Recent years have seen a clear escalation of the battle against tax avoidance and aggressive tax planning. The latest gambit in these efforts is a concept that was mooted quite a long time ago, under which tax advisors will be required to inform their tax authority about the aggressive tax planning “products” that they offer or sell.
The concept was approved surprisingly quickly, and the resulting EU directive announced on 5 June imposes a reporting obligation with regard to aggressive cross-border tax structures following 1 July 2020. The regulation effectively means that the advisors who have participated in the planning of such structures – or in certain cases, the taxpayers themselves – will have to provide the local tax authority with detailed information on those structures that have certain features specified in the directive. The taxpayer’s national tax authority will send the data to a central EU database, through which all the other EU member states will have access to the details of the structure. It is important to bear in mind that the data reporting is not anonymous. In other words, the records will contain – in an identifiable manner – the details of the taxpayer and other persons involved, as well as the content and value.
Retrospective effect
Although the July 2020 date might seem a long way off, the recently published regulation will have a profound impact on tax planning practice from June 2018 onwards. This is because the reporting obligation has to be applied, retrospectively, to all tax structures that start to be put in place after 25 June of this year. In other words anyone who, in one month’s time – with the assistance of a Hungarian tax advisor – implements a tax structure classified as aggressive under the directive, can expect its name to be listed in a unified EU database after July 2020. And what’s more, the retrospective effect throws up countless other questions, if only because the member states only have to pass their own rules much later, by the end of 2019.
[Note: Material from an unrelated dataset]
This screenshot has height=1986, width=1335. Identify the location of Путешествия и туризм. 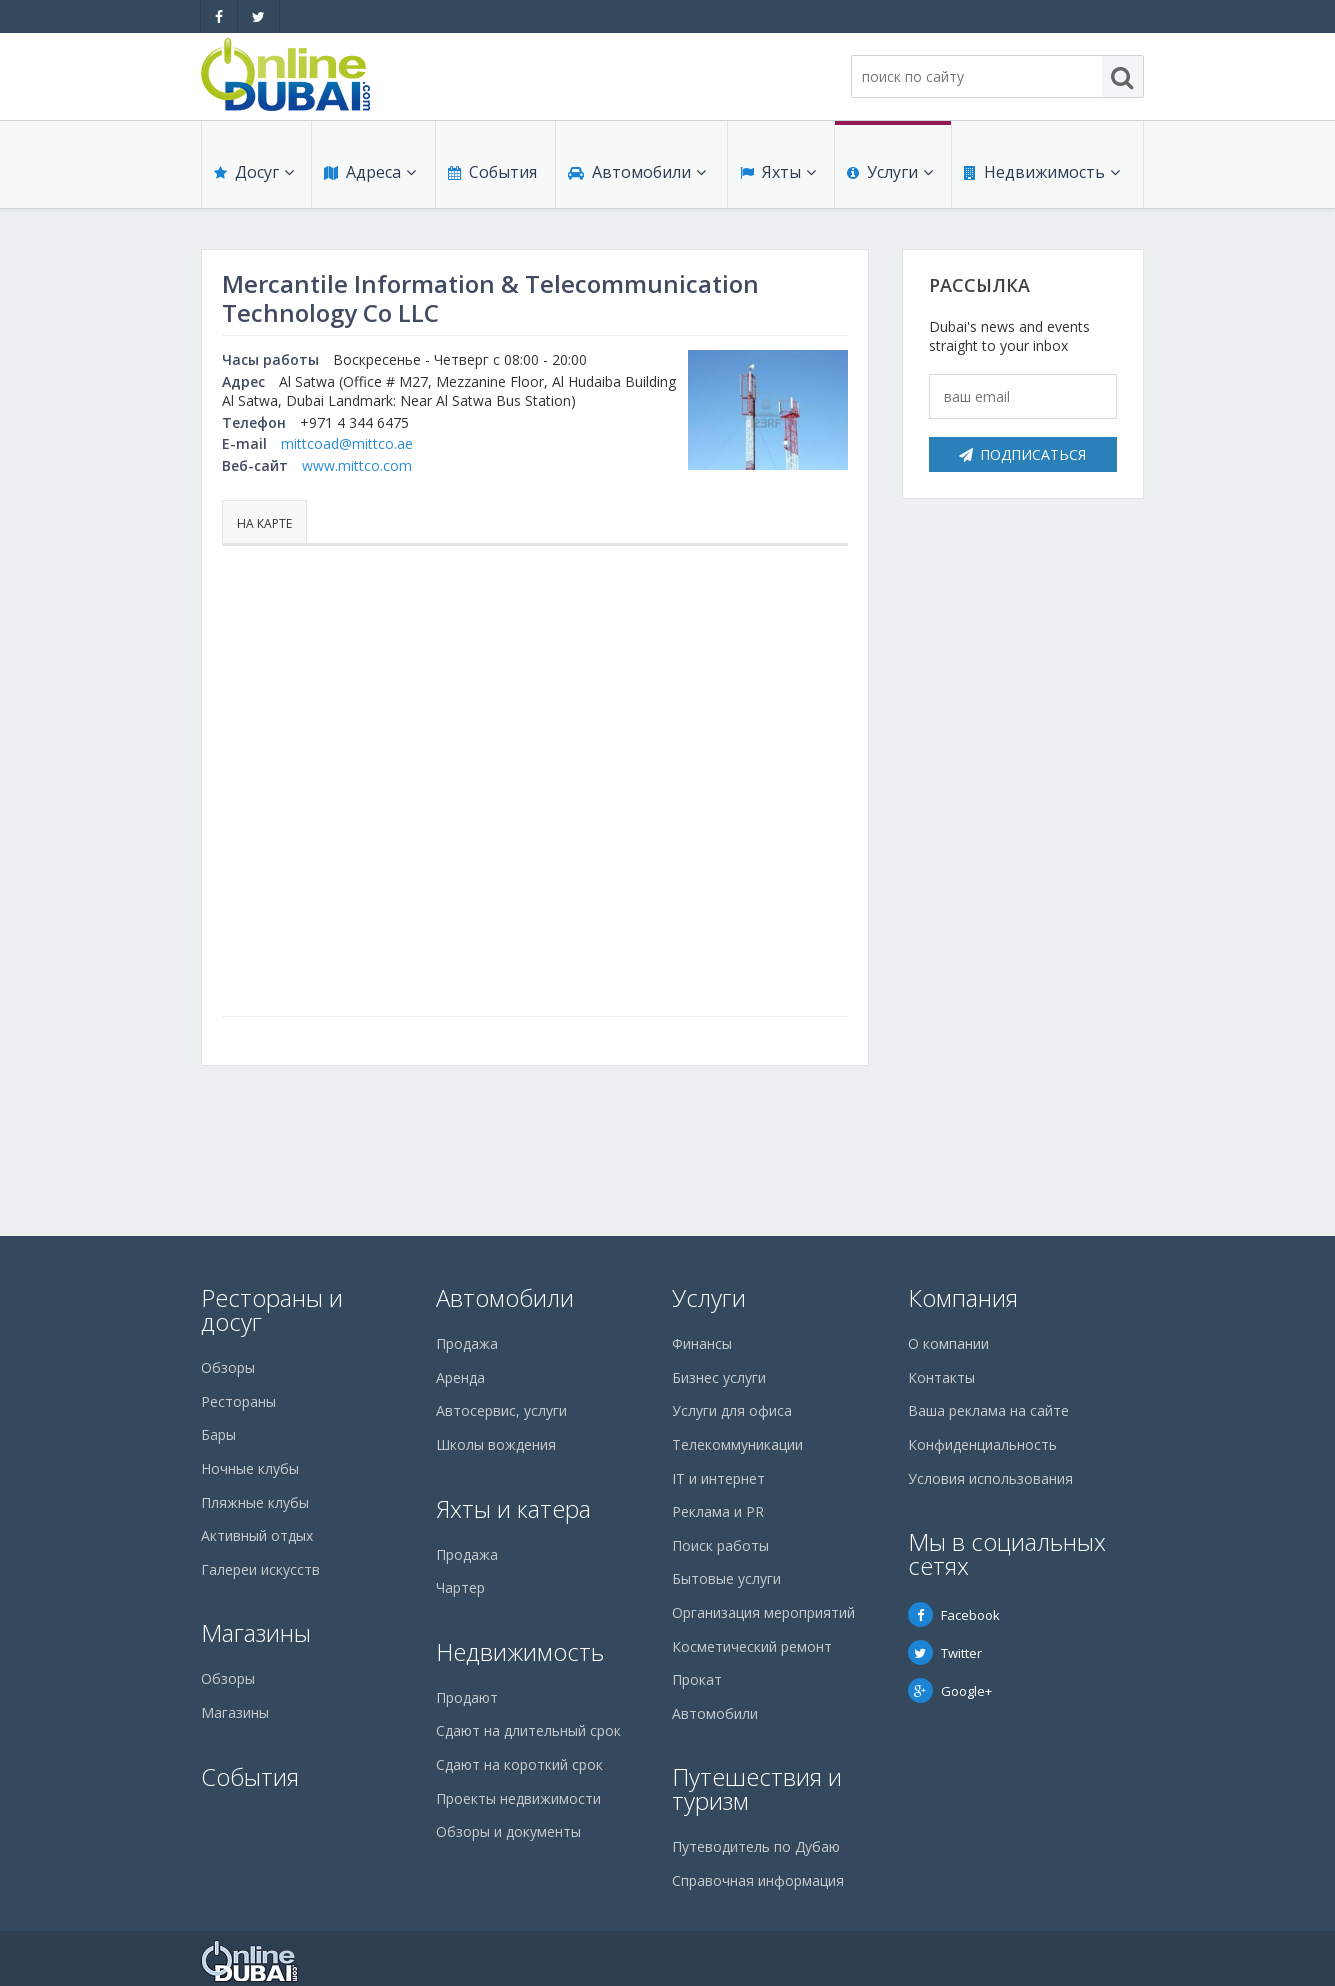
(757, 1788).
Is there any need to worry?
An important consideration is that the reporting obligation mainly applies to tax planning structures that really are aggressive, which have recently been pushed into the background in tax planning practice in Hungary anyway. For example, the reporting obligation will apply to structures intended to conceal the beneficial owners behind a chain of entities that perform no substantive activity. At the same time, structures that are not necessarily aggressive can also easily fall victim to the reporting obligation if the advisor receives a success fee in return for the tax saving, assuming that the main advantage of the structure is the tax saving itself. It could also be easier for certain transactions between related parties to become subject to the reporting obligation. Like all directives, this one also stipulates only the minimum requirements for member states. In other words, there may be member states that apply a broader definition of the range of structures that must be reported after 2020
Like it or lump it?
It is not certain at present how the tax consulting profession will respond to the directive. The business value of tax advice is clearly uncertain if the advisor is later required to report it to the tax authority along with all the details of the taxable person concerned. Will the clients adopt such structures, or will the advice simply not be given in the first place? Another unknown is whether the consulting profession will show some kind of passive resistance to the reporting obligation. This will probably depend on the sanctions that will be imposable on advisors who fail to report the tax structures. The details of the sanction also have to be worked out though.
One thing is certain: anyone who gives or receives aggressive tax advice from now on should be aware that a copy of the tax structure used is likely to land on a desk at the local tax authority. And those who have a tax structure worked out but not yet implemented might be better off starting its implementation before 25 June.